▶ _YOUR GOAL_:
Return every entry below exactly as written, minus the pictures.

▶ _SOURCE INFORMATION_:
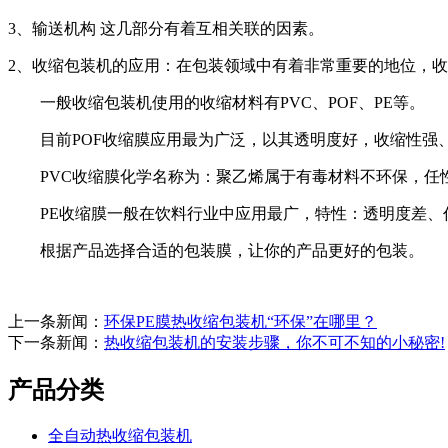
3、输送机构 这几部分有着互相关联的因素。
2、收缩包装机的应用：在包装领域中有着非常重要的地位，
一般收缩包装机使用的收缩材料有PVC、POF、PE等。
目前POF收缩膜应用最为广泛，以其透明度好，收缩性强、
PVC收缩膜化学名称为：聚乙烯属于有毒材料不环保，任性
PE收缩膜一般在饮料行业中应用最广，特性：透明度差、任
根据产品选择合适的包装膜，让你的产品更好的包装。
上一条新闻：
环保PE膜热收缩包装机“环保”在哪里？
下一条新闻：
热收缩包装机的安装步骤，你不可不知的小秘密!
产品分类
全自动热收缩包装机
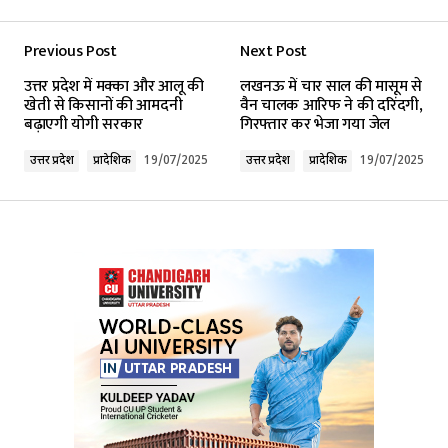
Previous Post
Next Post
Your email address will not be published.
उत्तर प्रदेश में मक्का और आलू की
लखनऊ में चार साल की मासूम से
Required fields are marked
*
खेती से किसानों की आमदनी
वैन चालक आरिफ ने की दरिंदगी,
बढ़ाएगी योगी सरकार
गिरफ्तार कर भेजा गया जेल
Comment
*
उत्तर प्रदेश
प्रादेशिक
19/07/2025
उत्तर प्रदेश
प्रादेशिक
19/07/2025
Your Name
*
Your E-mail
*
Submit Comment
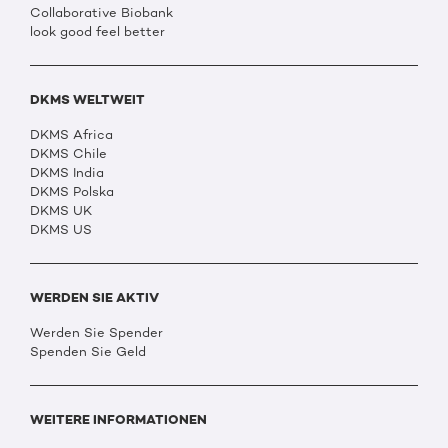
Collaborative Biobank
look good feel better
DKMS WELTWEIT
DKMS Africa
DKMS Chile
DKMS India
DKMS Polska
DKMS UK
DKMS US
WERDEN SIE AKTIV
Werden Sie Spender
Spenden Sie Geld
WEITERE INFORMATIONEN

▶ _TASK RESPONSE_:
3、输送机构 这几部分有着互相关联的因素。
2、收缩包装机的应用：在包装领域中有着非常重要的地位，
一般收缩包装机使用的收缩材料有PVC、POF、PE等。
目前POF收缩膜应用最为广泛，以其透明度好，收缩性强、
PVC收缩膜化学名称为：聚乙烯属于有毒材料不环保，任性
PE收缩膜一般在饮料行业中应用最广，特性：透明度差、任
根据产品选择合适的包装膜，让你的产品更好的包装。
上一条新闻：
环保PE膜热收缩包装机“环保”在哪里？
下一条新闻：
热收缩包装机的安装步骤，你不可不知的小秘密!
产品分类
全自动热收缩包装机
Previous Post
Next Post
Your email address will not be published.
उत्तर प्रदेश में मक्का और आलू की
लखनऊ में चार साल की मासूम से
Required fields are marked
*
खेती से किसानों की आमदनी
वैन चालक आरिफ ने की दरिंदगी,
बढ़ाएगी योगी सरकार
गिरफ्तार कर भेजा गया जेल
Comment
*
उत्तर प्रदेश
प्रादेशिक
19/07/2025
उत्तर प्रदेश
प्रादेशिक
19/07/2025
Your Name
*
Your E-mail
*
Submit Comment
Collaborative Biobank
look good feel better
DKMS WELTWEIT
DKMS Africa
DKMS Chile
DKMS India
DKMS Polska
DKMS UK
DKMS US
WERDEN SIE AKTIV
Werden Sie Spender
Spenden Sie Geld
WEITERE INFORMATIONEN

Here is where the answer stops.